Bu deyimden yola çıkarak, aslında sevmediğim ama mecbur kaldığım bir şey yapacağım, o da, aynı konu üzerinde iki kere üstüste yazı yazmak.
Malum üç gün önce FETÖ terör örgütü ile İslamoğlu’nun benzerliklerini ortaya koymuş, yetkili mercileri Allah rızası için uyarmak zorunda kalmıştım.
Ancak yazıyı okuyan İslamoğlu’nun, facebook sosyal paylaşım sitesinde hedef gösterici yayın yapması, Öğrencilerinin ise şahsıma yapmış olduğu küfür ve hakaretler bir yazı daha yazmamı zaruri kıldı.
Hayır hayır küfürlere küfürle karşılık vermeyeceğim, onları mahkemeye havale ettim bile, ancak benden ispat isteyen yazdıklarımın yalan ve iftira olduğunu zikreden kardeşlerime hem delil olsun diye hem de daha iyi araştırsınlar diye bir yazı daha yazmayı uygun gördüm.
Öncelikle birinci yazıyı yazmamın nedeni, ne İslamoğlu’nu anlatmak ne de o’un sapık fikirlerini ortaya koymaktı.
Bunları bilen biliyordu, yalnız haber sitesinde yayınlanan en son videosu kanıma dokunmuş milliyetçilik ruhum damarım kabarmış, içimi bu şekilde dökmeyi uygun bulmuştum.
Anadolunun bağrında dinini bilen ve insanlara öğreten bir babanın evladı olarak dünyaya geleceksin, o alimden ilim alacaksın memleketimin, havasını soluyacak suyunu içecek, sonra da atam Yavuz’un yılan deliğine tıkdığı, bir ülkenin borozanlığını yapacaksın.
Asırlardır müslümanları sünni diyerek boğazlayan, tek bir kafire sesini çıkarmayan ama, ismi Ömer diye, Ebu Bekir diye günahsız bebekleri hunharca katleden, kedisine- köpeğine Aişe ve Ömer adını koyan aşağılık bir zihniyetin nufüzünü kabul etmemi isteyeceksin öylemi?
Dedem Yavuz’un intikamını almak için zayıf bir anımızı kollayıp saldırmak için tetikte bekleyen, bu uğurda hristiyan ve yahudi ile işbirliği içine girmekten haya etmeyen, Irak’ta, Lübnan’da, Yemen’de ve Suriye’de pırasa gibi insan kesmekten çekinmeyen, cinayet ve zulumde avrupadan asla aşağı kalmayan bir zihniyete, asırlarca vilayetimiz olan HALEP VE ŞAM ı vereceksin öyle mi?
Sen hoca sıfatıyla çıktığın minberden insanlara Kur’anı, İslam’ı anlatacağın yerde hiç bir resmi sıfatın olmadığı halde diplomasi uzmanı keslip devlete racon keseceksin.

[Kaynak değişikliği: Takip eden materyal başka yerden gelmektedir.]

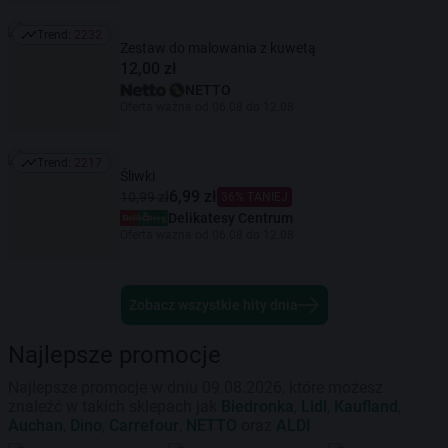
Trend:
2232
Trend: 2232
Zestaw do malowania z kuwetą
12,00 zł
NETTO
Oferta ważna od 06.08 do 12.08
Trend:
2217
Trend: 2217
Śliwki
6,99 zł
10,99 zł
36% TANIEJ
Delikatesy Centrum
Oferta ważna od 06.08 do 12.08
Zobacz wszystkie hity dnia
Najlepsze promocje
Najlepsze promocje w dniu 09.08.2026, które możesz
znaleźć w takich sklepach jak
Biedronka
,
Lidl
,
Kaufland
,
Auchan
,
Dino
,
Carrefour
,
NETTO
oraz
ALDI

Sonra,”işi din anlatmak olan bir müftü bana iftira attı” diyeceksin.
Sen tink tenk kuruluşu musun, hoca mısın, bir karar ver de biz de sana hangi sıfatla yaklaşacağımızı belirleyelim.
Hocayım dersin, İhsan hocanın karşısına çıkmaya korkarsın. Kendi ülken aleyhine diplomasi yaparsın, dînî de olsa devlette resmi bir sıfatı olan biri karşına çıkıp “fikir ajanısın” dediğinde hakaret var dersin. Sen nesin arkadaş.

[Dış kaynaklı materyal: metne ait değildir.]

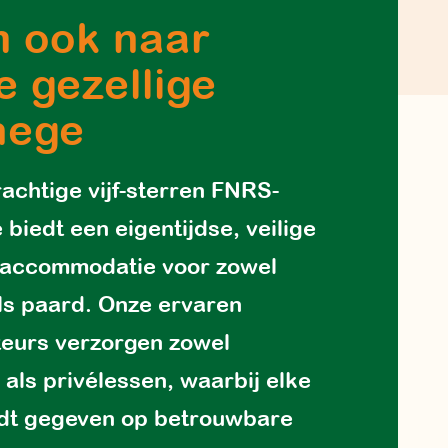
 ook naar
e gezellige
nege
achtige vijf-sterren FNRS-
biedt een eigentijdse, veilige
 accommodatie voor zowel
als paard. Onze ervaren
teurs verzorgen zowel
 als privélessen, waarbij elke
rdt gegeven op betrouwbare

Az demişim. Buna, AŞAĞILIK komplexli ve de vatan ve sünnet haini de demem lazımmış. Ama yakışmaz bir din adamına diye demedim.

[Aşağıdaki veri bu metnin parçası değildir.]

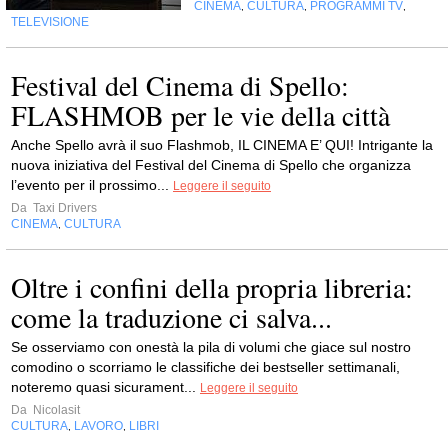
CINEMA
CULTURA
PROGRAMMI TV
,
,
,
TELEVISIONE
Festival del Cinema di Spello:
FLASHMOB per le vie della città
Anche Spello avrà il suo Flashmob, IL CINEMA E’ QUI! Intrigante la
nuova iniziativa del Festival del Cinema di Spello che organizza
l’evento per il prossimo...
Leggere il seguito
Da
Taxi Drivers
CINEMA
CULTURA
,
Oltre i confini della propria libreria:
come la traduzione ci salva...
Se osserviamo con onestà la pila di volumi che giace sul nostro
comodino o scorriamo le classifiche dei bestseller settimanali,
noteremo quasi sicurament...
Leggere il seguito
Da
Nicolasit
CULTURA
LAVORO
LIBRI
,
,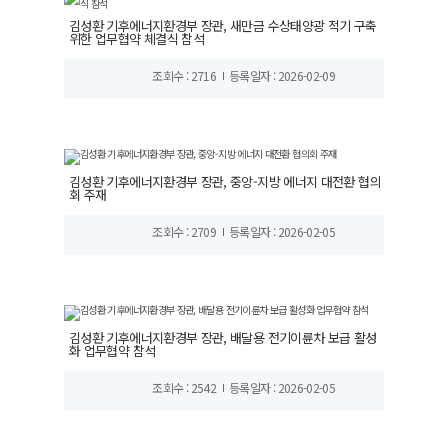
김성환 기후에너지환경부 장관, 새만금 수상태양광 적기 구축
위한 업무협약 체결식 참석
조회수 : 2716
등록일자 : 2026-02-09
김성환 기후에너지환경부 장관, 중앙-지방 에너지 대전환 협의
회 주재
조회수 : 2709
등록일자 : 2026-02-05
김성환 기후에너지환경부 장관, 배달용 전기이륜차 보급 활성
화 업무협약 참석
조회수 : 2542
등록일자 : 2026-02-05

Çünkü küfür etmek hakaret etmek ona ve talebelerine yakışır. İki grup arasında bir analiz yazıma bile tahammul edemeyeceksin, dünyanın en nazik, en edepli insanı mevlanaya bile acımasızca saldıracak MOĞOL AJANI diyeceK, belden aşağı vuracaksın , sonra da sana İRAN AJANI diyenleri mahkemeyle tehdit edip kaba davranıldı nazik olunmadı diye sızlanacaksın.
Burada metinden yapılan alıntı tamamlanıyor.